Small Molecule

Within the fields of molecular biology and pharmacology, a small molecule is a low molecular weight (< 900 daltons) organic compound that may regulate a biological process, with a size on the order of 1 nm.

Many drugs are small molecules. Larger structures such as nucleic acids and proteins, and many polysaccharides are not small molecules, although their constituent monomers (ribo- or deoxyribonucleotides, amino acids, and monosaccharides, respectively) are often considered small molecules.

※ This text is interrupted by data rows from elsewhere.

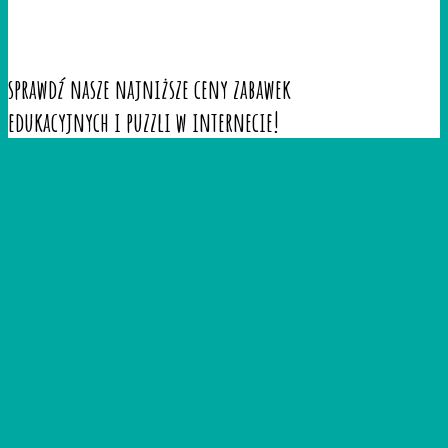
sprawdź nasze najniższe ceny zabawek
edukacyjnych i puzzli w internecie!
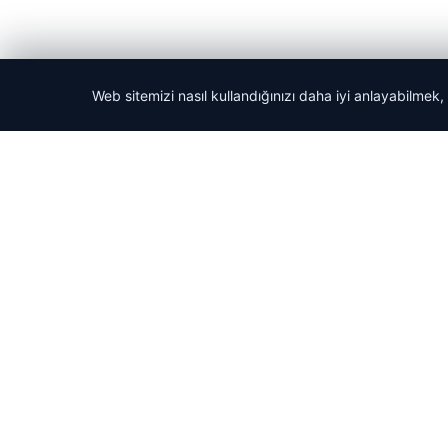
Web sitemizi nasıl kullandığınızı daha iyi anlayabilmek,
© 2026 Haber Güncel – Son Dakika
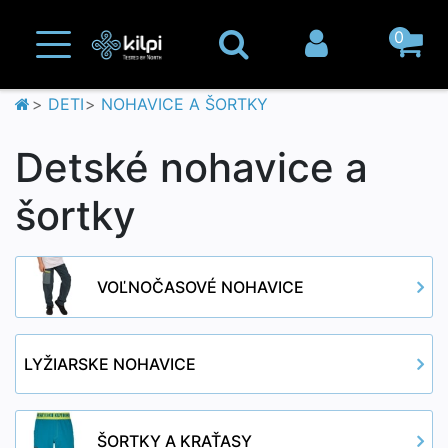
0
DETI
NOHAVICE A ŠORTKY
Detské nohavice a
šortky
VOĽNOČASOVÉ NOHAVICE
LYŽIARSKE NOHAVICE
ŠORTKY A KRAŤASY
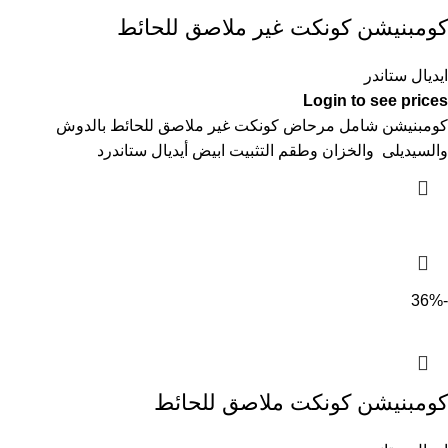
كومبنيشن كونكت غير ملاصق للحائط
ايديال ستاندر
Login to see prices
كومبنيشن شامل مرحاض كونكت غير ملاصق للحائط بالدوش
والسيديلى والخزان وطقم التثبيت ابيض أيديال ستاندرد
-36%
كومبنيشن كونكت ملاصق للحائط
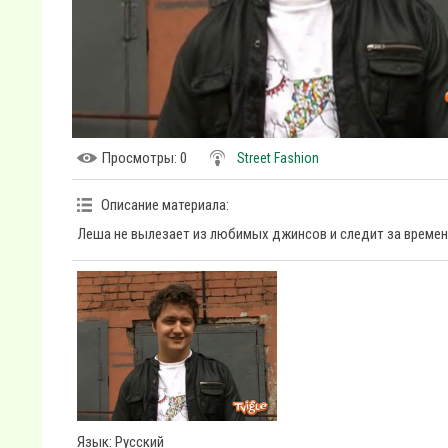
Просмотры
: 0
Street Fashion
Описание материала
:
Леша не вылезает из любимых джинсов и следит за времене
Язык
: Русский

Small molecules may be used as research tools to probe biological function as well as leads in the development of new therapeutic agents. Some can inhibit a specific function of a protein or disrupt protein–protein interactions.

Pharmacology usually restricts the term “small molecule” to molecules that bind specific biological macromolecules and act as an effector, altering the activity or function of the target. Small molecules can have a variety of biological functions or applications, serving as cell signaling molecules, drugs in medicine, pesticides in farming, and in many other roles. These compounds can be natural (such as secondary metabolites) or artificial (such as antiviral drugs); they may have a beneficial effect against a disease (such as drugs) or may be detrimental (such as teratogens and carcinogens).

Small Molecule Drugs

Small molecules infiltrate through the cell membrane easily to interact with targeted molecules present inside a cell. Small molecules intended to impede with the enzymatic action of the target protein is known as enzyme inhibitors. They obstruct (inhibit) major enzymes that act as signals for cancer cell development. Thus, blocking these cell signals can prevent the cancer cells from developing and spreading. Enzyme inhibitors can be classified according to the enzyme they inhibit. They are:

•Fernasyl transferase inhibitors: tipifarnib and lonafarnib
•Cyclin dependent kinase inhibitors: seliciclib, alvocidib
•Proteosome inhibitors: bortezomib, salinoproramide A
•Phosphodiesterase inhibitors: anagrelide
•IMP dihydrogenase inhibitors: tiazofurin, selenazofurin, benzamide riboside
•Poly-ADP ribose polymerase (PARP) inhibitors: veliparib, olaparib
•Histone deacetylase inhibitors: romidepsin, vorinostat, belinostat, panobinostat

Some of these drugs are discussed in this section for their mechanism of action and approval. Tipifarnib is an orally available nonpeptidomimetic inhibitor that inhibits a variety of farnesylated enzymes. These enzymes are responsible for the posttranslational lipid modification in cancer cells. This drug is potentially examined for both myeloid malignancies and solid tumors. Tipifarnib is in phase III trials for the treatment of elderly acute leukemia.